Assignment -
Below are the records; give again exactly the line with "Congratulations! I’ve been", the line with "Congrats!!!! Where’s the party at?!?!? haha.", and each line that lies between them, and nothing besides.

Records provided -
• • • •
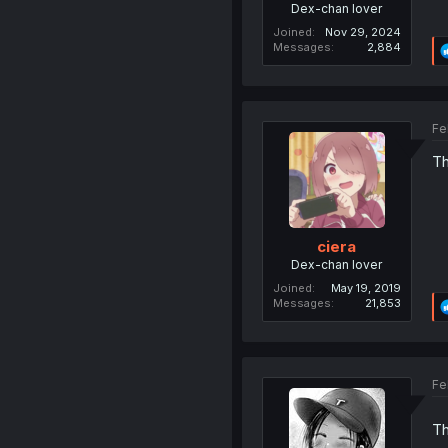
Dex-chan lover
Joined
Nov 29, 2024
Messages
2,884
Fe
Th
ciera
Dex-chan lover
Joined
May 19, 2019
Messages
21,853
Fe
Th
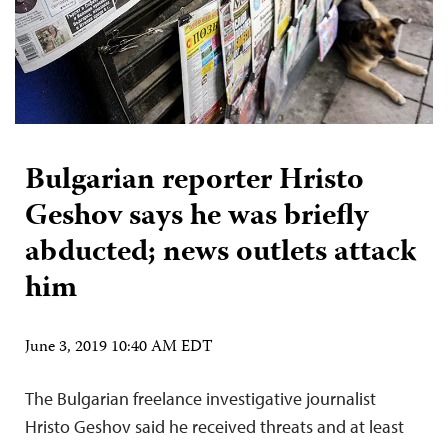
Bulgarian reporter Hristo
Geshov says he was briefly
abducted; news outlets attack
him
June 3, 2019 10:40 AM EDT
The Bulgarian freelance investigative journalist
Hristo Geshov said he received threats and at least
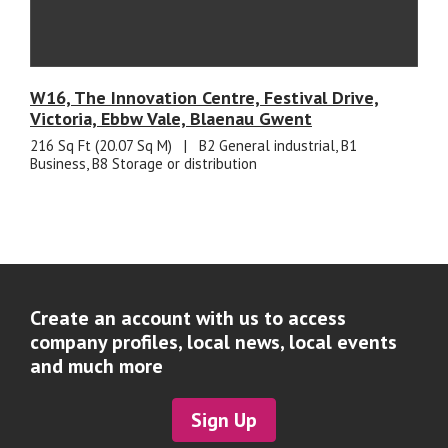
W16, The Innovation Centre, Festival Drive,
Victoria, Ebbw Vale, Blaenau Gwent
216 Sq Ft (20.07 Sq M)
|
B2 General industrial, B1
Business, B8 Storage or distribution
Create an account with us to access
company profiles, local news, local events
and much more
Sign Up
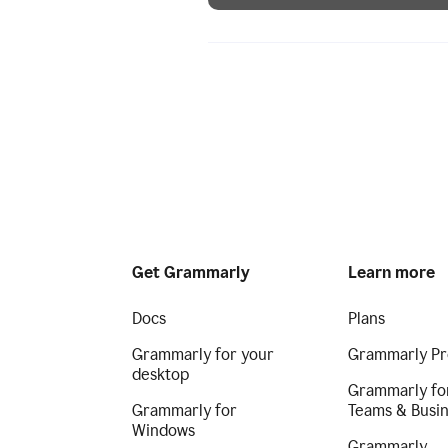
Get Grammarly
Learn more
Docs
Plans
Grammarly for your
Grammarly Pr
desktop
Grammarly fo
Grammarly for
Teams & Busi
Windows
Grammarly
• • • •
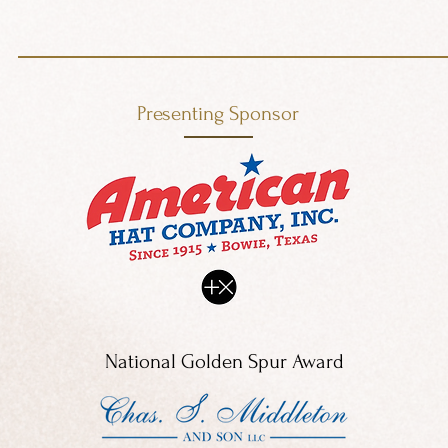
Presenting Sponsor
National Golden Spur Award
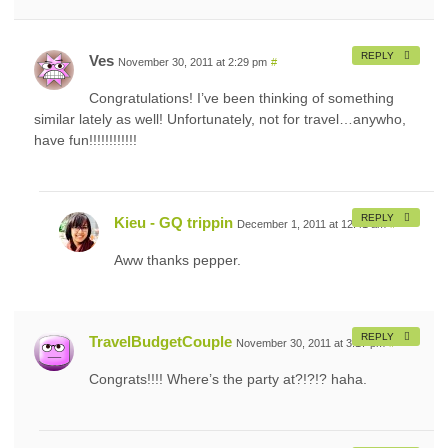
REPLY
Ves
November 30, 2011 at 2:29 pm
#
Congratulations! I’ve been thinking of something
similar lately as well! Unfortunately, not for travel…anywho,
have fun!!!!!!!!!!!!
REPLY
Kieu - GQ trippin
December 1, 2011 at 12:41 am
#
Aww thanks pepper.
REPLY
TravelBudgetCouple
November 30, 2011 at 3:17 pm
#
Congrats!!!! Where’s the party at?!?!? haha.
• • • •
Task output -
Congratulations! I’ve been thinking of something
similar lately as well! Unfortunately, not for travel…anywho,
have fun!!!!!!!!!!!!
REPLY
Kieu - GQ trippin
December 1, 2011 at 12:41 am
#
Aww thanks pepper.
REPLY
TravelBudgetCouple
November 30, 2011 at 3:17 pm
#
Congrats!!!! Where’s the party at?!?!? haha.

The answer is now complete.